Dataset entries =>
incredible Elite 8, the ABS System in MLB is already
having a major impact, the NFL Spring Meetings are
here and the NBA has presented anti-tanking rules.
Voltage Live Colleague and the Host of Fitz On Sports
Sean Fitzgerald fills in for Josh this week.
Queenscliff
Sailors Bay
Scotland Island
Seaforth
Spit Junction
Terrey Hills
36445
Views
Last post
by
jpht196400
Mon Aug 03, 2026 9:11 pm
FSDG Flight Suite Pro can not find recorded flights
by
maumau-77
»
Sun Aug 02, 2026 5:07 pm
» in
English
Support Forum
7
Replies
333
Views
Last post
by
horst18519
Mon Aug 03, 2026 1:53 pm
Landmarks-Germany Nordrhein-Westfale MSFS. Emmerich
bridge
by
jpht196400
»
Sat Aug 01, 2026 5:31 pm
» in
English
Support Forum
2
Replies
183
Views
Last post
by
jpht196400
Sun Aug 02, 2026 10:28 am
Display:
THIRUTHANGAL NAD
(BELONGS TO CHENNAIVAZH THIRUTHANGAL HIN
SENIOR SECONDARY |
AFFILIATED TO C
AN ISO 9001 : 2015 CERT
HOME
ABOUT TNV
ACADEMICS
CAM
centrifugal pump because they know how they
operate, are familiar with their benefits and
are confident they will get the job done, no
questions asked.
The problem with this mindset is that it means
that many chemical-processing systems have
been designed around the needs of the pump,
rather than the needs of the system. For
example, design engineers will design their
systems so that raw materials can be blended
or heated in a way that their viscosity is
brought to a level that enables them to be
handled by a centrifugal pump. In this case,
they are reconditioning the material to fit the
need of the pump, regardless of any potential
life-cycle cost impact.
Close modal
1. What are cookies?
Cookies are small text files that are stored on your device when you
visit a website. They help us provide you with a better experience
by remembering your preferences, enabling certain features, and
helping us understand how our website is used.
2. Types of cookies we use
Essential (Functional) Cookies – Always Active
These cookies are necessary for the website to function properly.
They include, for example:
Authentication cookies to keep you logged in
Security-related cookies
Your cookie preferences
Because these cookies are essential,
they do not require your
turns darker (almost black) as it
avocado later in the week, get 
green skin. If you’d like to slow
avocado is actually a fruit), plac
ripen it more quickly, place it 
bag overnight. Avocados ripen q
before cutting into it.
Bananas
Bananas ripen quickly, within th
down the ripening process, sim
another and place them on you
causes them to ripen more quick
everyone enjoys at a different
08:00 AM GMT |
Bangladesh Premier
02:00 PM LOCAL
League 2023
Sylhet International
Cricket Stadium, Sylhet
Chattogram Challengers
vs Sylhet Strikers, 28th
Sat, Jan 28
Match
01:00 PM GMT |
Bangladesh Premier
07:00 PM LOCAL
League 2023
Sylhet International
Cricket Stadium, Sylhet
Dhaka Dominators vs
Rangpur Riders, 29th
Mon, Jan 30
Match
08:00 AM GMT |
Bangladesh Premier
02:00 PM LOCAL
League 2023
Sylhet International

...

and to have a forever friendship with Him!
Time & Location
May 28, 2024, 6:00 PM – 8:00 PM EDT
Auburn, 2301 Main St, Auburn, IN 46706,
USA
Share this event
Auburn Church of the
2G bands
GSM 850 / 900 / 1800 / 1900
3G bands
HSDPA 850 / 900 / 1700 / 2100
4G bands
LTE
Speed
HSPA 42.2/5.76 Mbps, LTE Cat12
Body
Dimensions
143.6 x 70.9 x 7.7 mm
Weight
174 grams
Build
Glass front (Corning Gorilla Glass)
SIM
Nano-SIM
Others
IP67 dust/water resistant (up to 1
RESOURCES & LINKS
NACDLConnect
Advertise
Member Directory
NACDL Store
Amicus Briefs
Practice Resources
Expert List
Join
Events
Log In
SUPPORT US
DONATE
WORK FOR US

Goal of the exercise => Using the entries above, output exactly the lines between the line holding "questions asked." and the line holding "visit a website.", end lines included, and nothing more.

Solution to the problem =>
questions asked.
The problem with this mindset is that it means
that many chemical-processing systems have
been designed around the needs of the pump,
rather than the needs of the system. For
example, design engineers will design their
systems so that raw materials can be blended
or heated in a way that their viscosity is
brought to a level that enables them to be
handled by a centrifugal pump. In this case,
they are reconditioning the material to fit the
need of the pump, regardless of any potential
life-cycle cost impact.
Close modal
1. What are cookies?
Cookies are small text files that are stored on your device when you
visit a website. They help us provide you with a better experience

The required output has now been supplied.